Wenn sie sich später zu einer Verabredung mit Peter Venkman durchringt, echot das romantische Stück "Dana's Theme" im triumphierenden Walzer "I Respect You" wider. Doch zum ersehnten Rendezvous kommt es vorerst nicht. In einer durchaus effektiven Szene donnert erneut der wuchtige Horror aus "Attack", zu dem der Dämon die Angebetete entführt. Und auch ihren verschrobenen Nachbarn Louis erwischt es nach einer irrwitzigen Verfolgungsjagd ("Who Brought The Dog"). Fortan sind beide besessen und dienen als 'Torwächter' und 'Schlüsselmeister' dem sumerischen Gott Gozer.

Die Apokalypse kündigt sich mit einer Massenflucht gefangener Geister aus der "Lagereinrichtung" an. Bernsteins ursprünglich vorgesehene Musik ersetzten die Verantwortlichen durch das eher harmlose "Magic" von Mick Smiley. Und auch wenn die mittlerweile zu viert agierenden Geisterjäger mit Polizeieskorte zum Brennpunkt fahren, herrscht mit "Savin' The Day" der Alessi Brothers belanglos klingender Optimismus. Der Komponist kämpft gegen diesen popkulturellen Eingriff regelrecht an, indem er mit dem gewaltigen "Earthquake" Straßen und Soundanlagen erzittern lässt.

"Stairwell" schwankt zwischen der Spannung auf dem Dach, wo Torwächter und Schlüsselmeister warten, und der Schwerfälligkeit, mit der sich das Quartett Stockwerk um Stockwerk durch das Treppenhaus kämpft. Den Endkampf gegen "Gozer" und dem "Vernichter" Marshmallow-Mann leitet das Orchester noch mal in voller Intensität ein. Die Ghostbusters retten die Stadt und Venkman erobert Dana. Dazu passend vereint Bernstein zum "Finish" die Romantik von "Dana's Theme" mit der Sorglosigkeit des "Ghostbusters Theme", bevor Ray Parker, jr. den musikalischen Rausschmeißer gibt.

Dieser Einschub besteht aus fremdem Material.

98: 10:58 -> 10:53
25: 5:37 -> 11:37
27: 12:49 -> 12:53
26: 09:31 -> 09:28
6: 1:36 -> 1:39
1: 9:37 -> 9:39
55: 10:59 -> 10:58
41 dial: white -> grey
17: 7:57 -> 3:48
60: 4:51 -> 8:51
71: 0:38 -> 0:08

Elmer Bernsteins Filmmusik verblieb lange Zeit im Schatten dieses Titelsongs. Bei der Oscar-Verleihung 1985 stand Ray Parker, jr. im musikalischen Fokus. Und auch der Soundtrack strotze vor Pop-Songs, woran der Komponist durchaus zu knabbern hatte. Mit einem Hit wie "Ghostbusters" ließe sich zwar nur schwer argumentieren, erzählt er CinemaScore, doch "Magic" etwa habe "dem Film überhaupt nicht geholfen". Vor allem dem zuständigen Label Arista gab er eine Mitschuld: "Sie haben alle ihre Acts auf das Album gepackt, weil sie ihre Acts verkaufen wollen." Er selbst habe nicht dazugehört.

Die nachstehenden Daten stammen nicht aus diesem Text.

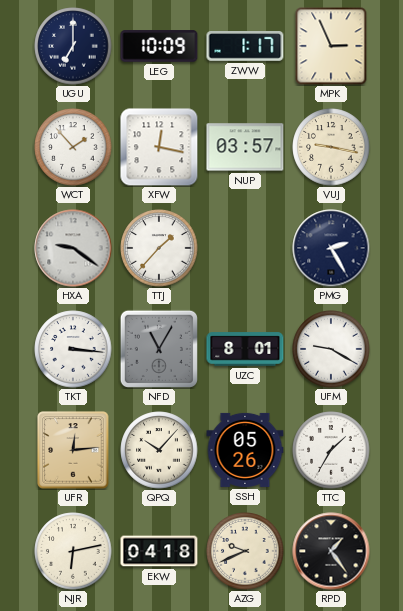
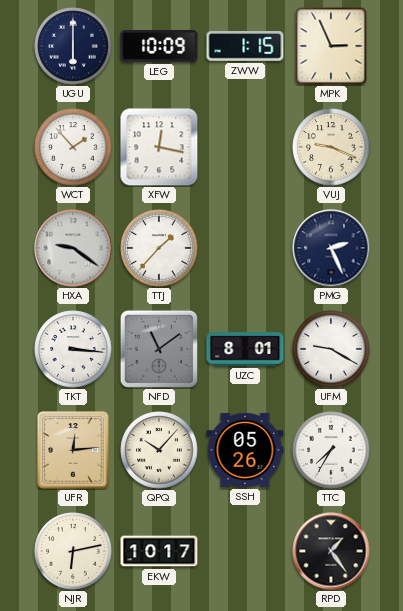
UGU: 7:00 -> 6:00
ZWW: 1:17 -> 1:15
NUP: 03:57 -> none
VUJ: 9:17 -> 9:19
PMG: 2:25 -> 2:26
NFD: 11:05 -> 11:09
TTC: 1:35 -> 7:35
EKW: 04:18 -> 10:17
AZG: 9:41 -> none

Die Geringschätzung gegenüber dem Score drückte sich auch darin aus, dass einige Stücke zugunsten von populärer Musik aus dem Film gestrichen wurden und es über 20 Jahre dauerte, bis sich Bernsteins Arbeit in Gänze erwerben ließ. "Als ich gebeten wurde, die Fortsetzung von 'Ghostbusters' zu machen, wusste ich, dass es Zeit war, zu gehen. Ich beschloss, keine Komödien mehr zu machen", gab er gegenüber dem britischen Guardian zu Protokoll. Das hochdekorierte Drama "Mein linker Fuß" mit Daniel Day-Lewis habe ihn "aus der Comedy-Welt in die reale Welt geholt".

Trotz allem blieb seine Musik dem erfolgreichen Franchise erhalten. Für "Ghostbusters: Afterlife" verließ sich Komponist Rob Simonsen 2021 weitgehend auf die Kraft des Originals und variierte das verstorbene Vorbild. Selbst die ausgebildete Ondistin Cynthia Millar griff erneut in die Tasten. Elmer Bernstein sei "ein absolutes Genie, das aus einer Mischung aus klassischer Musik und Jazz" gekommen sei, erklärte Jason Reitman, Regisseur des Legacy-Sequels. Sein Ziel sei es gewesen, die "ganze Originalmusik zu verwenden", denn - rhetorisch gefragt - "was wäre 'Star Wars' ohne John Williams?"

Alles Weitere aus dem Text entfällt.